*Your assignment*: Please give all of the data again, character for character, and drop the pictures.

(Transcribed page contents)
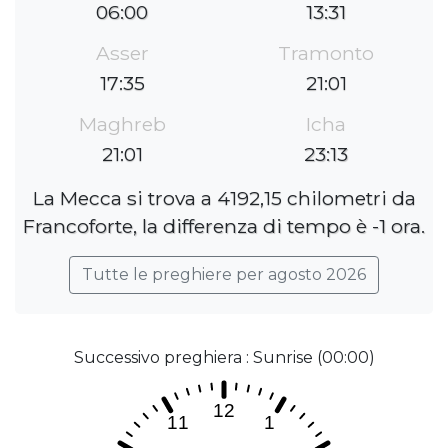
06:00
13:31
Asser
Tramonto
17:35
21:01
Maghreb
Icha
21:01
23:13
La Mecca si trova a 4192,15 chilometri da
Francoforte, la differenza di tempo è -1 ora.
Tutte le preghiere per agosto 2026
Successivo preghiera : Sunrise (00:00)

*Expected answer*:
06:00
13:31
Asser
Tramonto
17:35
21:01
Maghreb
Icha
21:01
23:13
La Mecca si trova a 4192,15 chilometri da
Francoforte, la differenza di tempo è -1 ora.
Tutte le preghiere per agosto 2026
Successivo preghiera : Sunrise (00:00)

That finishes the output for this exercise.